Dynamic Draft Exiting: A confidence-driven mechanism that determines when to stop drafting tokens, even mid-round.

These components allow DEL to perform on-the-fly optimization of speculative decoding parameters for each prompt and context window.

DEL

🔧 Installation

# Setup Conda environment
conda create --name del python=3.10
conda activate del

# Install dependencies
pip install -r requirements.txt

🚀 Reproduce Main Results

Run the full benchmark suite using:

bash run_benchmarks.sh

This script evaluates DEL and several baselines (self_speculative, FSM_speculative, DV_speculative, autoregressive) across 7 datasets and multiple LayerSkip LLaMA variants.

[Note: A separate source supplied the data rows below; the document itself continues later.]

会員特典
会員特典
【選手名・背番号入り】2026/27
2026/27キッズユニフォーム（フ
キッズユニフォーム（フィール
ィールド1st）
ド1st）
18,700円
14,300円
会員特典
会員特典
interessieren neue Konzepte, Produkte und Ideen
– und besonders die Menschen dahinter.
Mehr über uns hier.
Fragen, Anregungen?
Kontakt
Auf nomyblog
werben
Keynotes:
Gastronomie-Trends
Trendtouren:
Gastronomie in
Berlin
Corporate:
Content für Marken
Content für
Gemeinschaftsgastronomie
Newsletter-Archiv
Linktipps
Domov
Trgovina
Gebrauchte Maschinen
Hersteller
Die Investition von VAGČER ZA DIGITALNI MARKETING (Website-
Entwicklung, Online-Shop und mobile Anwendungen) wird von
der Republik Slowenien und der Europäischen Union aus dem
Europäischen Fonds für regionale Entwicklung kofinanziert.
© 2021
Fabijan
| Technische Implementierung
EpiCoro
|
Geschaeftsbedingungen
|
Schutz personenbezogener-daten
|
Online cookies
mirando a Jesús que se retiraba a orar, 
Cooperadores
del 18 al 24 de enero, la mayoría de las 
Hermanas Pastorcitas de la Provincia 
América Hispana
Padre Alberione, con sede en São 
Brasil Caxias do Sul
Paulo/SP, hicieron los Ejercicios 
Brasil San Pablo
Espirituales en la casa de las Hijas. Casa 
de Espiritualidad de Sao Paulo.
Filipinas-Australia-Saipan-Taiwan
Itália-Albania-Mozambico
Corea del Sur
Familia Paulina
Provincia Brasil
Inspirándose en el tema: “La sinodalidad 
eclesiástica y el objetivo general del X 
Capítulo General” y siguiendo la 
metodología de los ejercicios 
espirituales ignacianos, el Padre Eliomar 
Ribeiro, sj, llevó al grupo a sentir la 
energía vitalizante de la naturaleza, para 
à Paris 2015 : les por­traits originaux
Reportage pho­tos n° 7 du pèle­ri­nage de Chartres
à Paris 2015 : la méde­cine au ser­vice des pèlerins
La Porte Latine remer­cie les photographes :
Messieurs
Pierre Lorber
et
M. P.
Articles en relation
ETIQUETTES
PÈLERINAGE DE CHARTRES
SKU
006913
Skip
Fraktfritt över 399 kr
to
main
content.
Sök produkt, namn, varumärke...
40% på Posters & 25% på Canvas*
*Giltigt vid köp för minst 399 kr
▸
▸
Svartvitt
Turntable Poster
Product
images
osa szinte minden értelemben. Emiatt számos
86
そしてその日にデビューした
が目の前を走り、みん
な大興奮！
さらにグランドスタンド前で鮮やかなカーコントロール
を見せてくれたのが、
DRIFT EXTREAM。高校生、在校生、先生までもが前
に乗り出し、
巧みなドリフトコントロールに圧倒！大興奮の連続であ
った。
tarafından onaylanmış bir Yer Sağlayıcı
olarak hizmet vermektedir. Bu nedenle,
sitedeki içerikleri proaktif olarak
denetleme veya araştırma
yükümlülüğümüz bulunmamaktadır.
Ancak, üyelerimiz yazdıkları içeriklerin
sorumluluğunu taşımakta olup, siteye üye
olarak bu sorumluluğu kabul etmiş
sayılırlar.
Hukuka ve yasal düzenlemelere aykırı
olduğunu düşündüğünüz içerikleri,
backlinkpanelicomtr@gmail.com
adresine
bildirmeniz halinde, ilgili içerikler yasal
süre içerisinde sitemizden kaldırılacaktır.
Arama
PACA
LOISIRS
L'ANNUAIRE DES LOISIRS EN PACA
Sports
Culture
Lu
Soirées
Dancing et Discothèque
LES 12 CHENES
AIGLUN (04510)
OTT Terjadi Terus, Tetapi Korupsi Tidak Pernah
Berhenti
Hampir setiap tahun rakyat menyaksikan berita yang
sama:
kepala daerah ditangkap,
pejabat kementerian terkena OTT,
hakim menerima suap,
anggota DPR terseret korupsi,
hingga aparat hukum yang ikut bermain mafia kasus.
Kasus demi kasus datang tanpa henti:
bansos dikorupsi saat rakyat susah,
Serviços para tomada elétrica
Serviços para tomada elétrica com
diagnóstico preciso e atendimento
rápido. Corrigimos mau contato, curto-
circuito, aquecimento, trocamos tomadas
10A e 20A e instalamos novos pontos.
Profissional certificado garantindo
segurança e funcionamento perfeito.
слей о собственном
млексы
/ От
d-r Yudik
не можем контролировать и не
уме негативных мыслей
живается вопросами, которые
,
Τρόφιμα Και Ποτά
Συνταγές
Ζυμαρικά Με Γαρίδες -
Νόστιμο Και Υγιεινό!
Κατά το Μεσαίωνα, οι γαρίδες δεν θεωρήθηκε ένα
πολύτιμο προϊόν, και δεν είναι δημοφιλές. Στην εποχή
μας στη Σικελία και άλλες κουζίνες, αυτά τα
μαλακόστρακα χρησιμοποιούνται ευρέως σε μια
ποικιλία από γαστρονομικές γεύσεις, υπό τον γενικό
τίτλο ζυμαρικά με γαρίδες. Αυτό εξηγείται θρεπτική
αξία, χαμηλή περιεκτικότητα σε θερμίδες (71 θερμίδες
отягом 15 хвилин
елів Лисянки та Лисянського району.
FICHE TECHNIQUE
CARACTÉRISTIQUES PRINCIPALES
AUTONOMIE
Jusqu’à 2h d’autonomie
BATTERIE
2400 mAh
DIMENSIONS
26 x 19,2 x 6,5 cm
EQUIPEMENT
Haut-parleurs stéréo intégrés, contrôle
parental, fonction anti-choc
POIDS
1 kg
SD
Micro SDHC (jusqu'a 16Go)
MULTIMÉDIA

Logs will be saved under ./logs/
You can modify run_benchmarks.sh to adjust num_samples, max_steps, or target models.

📁 Project Structure

.
├── benchmark.py                # Main benchmarking entry point
├── arguments.py                # Argument parser for benchmarking and generation
├── generate.py                 # Generation script for non-benchmarking use
├── eval.py                     # Evaluation and scoring utilities
├── correctness.py              # Unit-level checks for speculative correctness
├── sweep.py                    # Hyperparameter sweep support
├── utils.py                    # Miscellaneous utilities
├── run_benchmarks.sh           # Shell script to reproduce all benchmarks
├── requirements.txt
├── README.md
└── self_speculation/           # All generation strategies implemented here
    ├── DEL.py                           # Dynamic Exit Layer (DEL) core logic
    ├── DEL_speculation_generator.py     # DEL-based generation
    ├── DV_speculation_generator.py      # Draft&Verify speculative decoding baseline
    ├── DELE_speculation_generator.py    # DEL without dynamic draft exiting variant
    ├── FSM_speculation_generator.py     # FSM speculation baseline
    ├── autoregressive_generator.py      # Vanilla greedy decoding
    ├── self_speculation_generator.py    # Standard self speculative decoding
    ├── generator_base.py                
    ├── llama_model_utils.py             
    └── speculative_streamer.py

📊 Datasets and Models

We benchmark DEL using:

Models

facebook/layerskip-llama3.2-1B
facebook/layerskip-llama3-8B
facebook/layerskip-llama2-[7B,13B,70B]

Datasets

gsm8k, aqua_rat (math reasoning)
cnn_dm_lm, cnn_dm_summarization, xsum_summarization (long-form/text)
wmt14_de_en (translation)
human_eval (code generation)

🧠 Key Features

DEL: Dynamic Exit Layer
A plug-and-play module for LayerSkip that dynamically selects the exit layer and speculation length per generation round based on real-time context.
Context-Aware Adaptation
Tracks token-level acceptance rates across layers and uses a confidence-aware thresholding mechanism to adapt speculation dynamically.
Token-per-Layer (TPL) Optimization
Introduces a novel efficiency metric, TPL, to guide the optimal choice of exit layer and speculation length with negligible overhead.
Shadow Token Analysis
Computes expected acceptance rates using cached hidden states and shadow tokens, without any additional forward passes through the model.
Streaming & Scalability
Efficient across diverse tasks (reasoning, summarization, code) and scales from 1B to 70B LLMs, with up to 2.84× speedup over greedy decoding.
Fully Compatible with LayerSkip
Seamlessly integrates with early-exit models without any retraining or architectural changes.
Lightweight & Practical
Adds minimal runtime and memory overhead (~1–2%), making it suitable for real-world deployment.

📄 Cite Us

If you use DEL in your work, please cite:

@inproceedings{entezari2025del,
  title={DEL: Context-Aware Dynamic Exit Layer for Efficient Self-Speculative Decoding},
  author={Entezari Zarch, Hossein and Gao, Lei and Jiang, Chaoyi and Annavaram, Murali},
  booktitle={Proceedings of the Conference on Language Modeling (COLM) 2025},
  year={2025}
}

🤝 Acknowledgements

LayerSkip models provided by Meta AI.